== MATERIAL PROVIDED ==

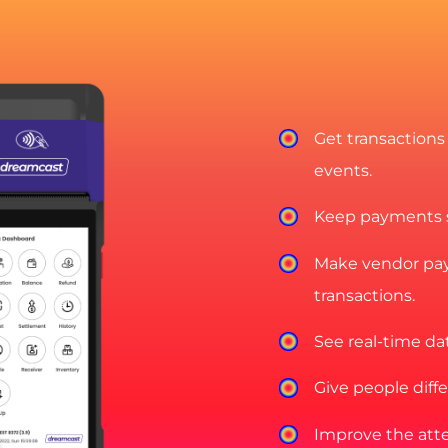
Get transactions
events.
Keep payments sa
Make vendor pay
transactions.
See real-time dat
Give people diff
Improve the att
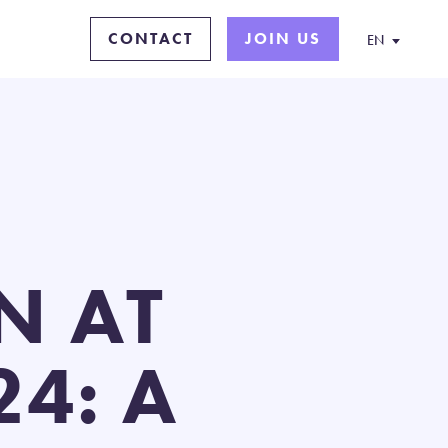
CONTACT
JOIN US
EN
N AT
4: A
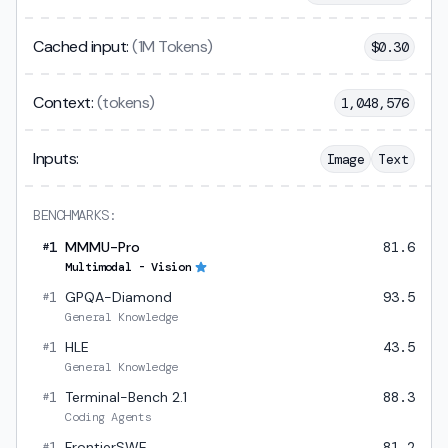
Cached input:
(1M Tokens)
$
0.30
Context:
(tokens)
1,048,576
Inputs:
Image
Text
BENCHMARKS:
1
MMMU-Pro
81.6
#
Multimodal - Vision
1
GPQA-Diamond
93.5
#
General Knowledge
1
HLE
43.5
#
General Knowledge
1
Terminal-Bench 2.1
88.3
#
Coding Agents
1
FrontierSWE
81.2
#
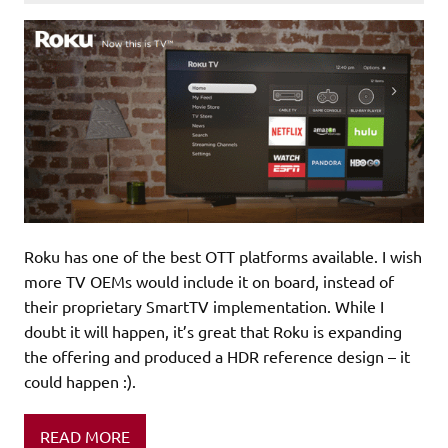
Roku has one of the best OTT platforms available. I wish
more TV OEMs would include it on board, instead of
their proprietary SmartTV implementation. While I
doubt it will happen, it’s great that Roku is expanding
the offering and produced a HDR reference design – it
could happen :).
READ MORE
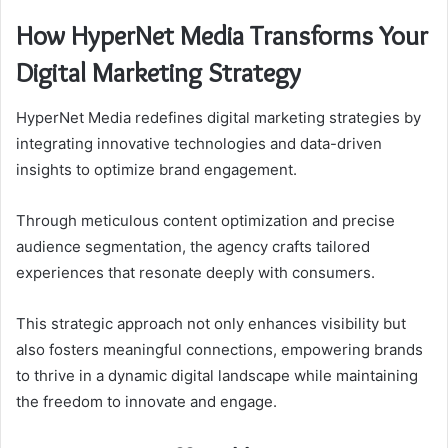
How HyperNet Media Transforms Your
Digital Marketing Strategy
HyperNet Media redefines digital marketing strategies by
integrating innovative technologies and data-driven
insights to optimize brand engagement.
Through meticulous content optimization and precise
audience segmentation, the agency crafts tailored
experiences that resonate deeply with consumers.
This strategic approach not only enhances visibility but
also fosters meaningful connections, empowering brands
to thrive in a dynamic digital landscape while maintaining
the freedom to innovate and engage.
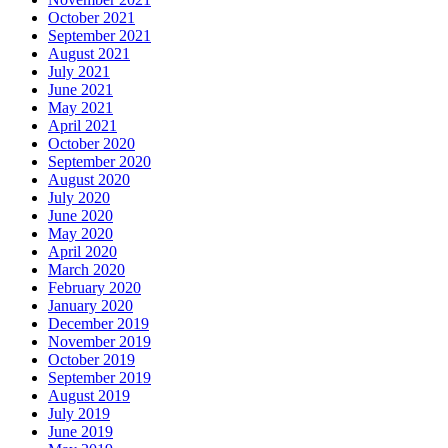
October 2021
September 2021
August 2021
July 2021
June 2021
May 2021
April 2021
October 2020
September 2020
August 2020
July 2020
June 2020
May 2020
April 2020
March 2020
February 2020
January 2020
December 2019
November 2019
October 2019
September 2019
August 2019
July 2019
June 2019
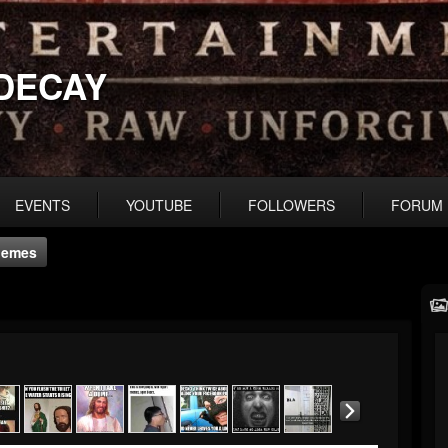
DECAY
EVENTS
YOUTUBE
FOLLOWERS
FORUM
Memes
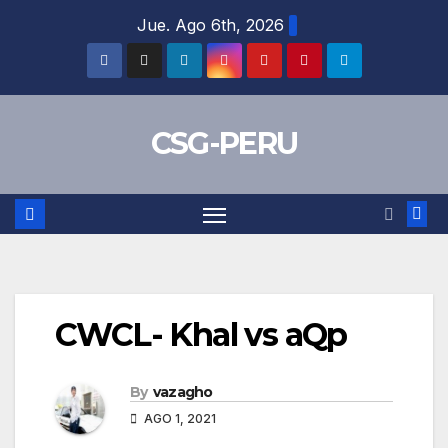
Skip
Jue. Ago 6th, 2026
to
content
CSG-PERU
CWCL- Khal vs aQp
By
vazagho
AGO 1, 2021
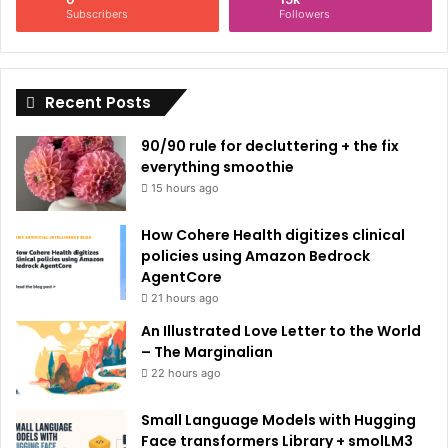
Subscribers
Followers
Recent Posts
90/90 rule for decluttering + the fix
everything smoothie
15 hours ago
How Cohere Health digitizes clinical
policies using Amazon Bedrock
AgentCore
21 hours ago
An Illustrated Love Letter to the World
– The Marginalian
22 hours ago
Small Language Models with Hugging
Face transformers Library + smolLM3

===

▶ _WORK ORDER_
If a line in the records above holds the string "that", copy it.

▶ _RESPONSE_
doubt it will happen, it’s great that Roku is expanding
experiences that resonate deeply with consumers.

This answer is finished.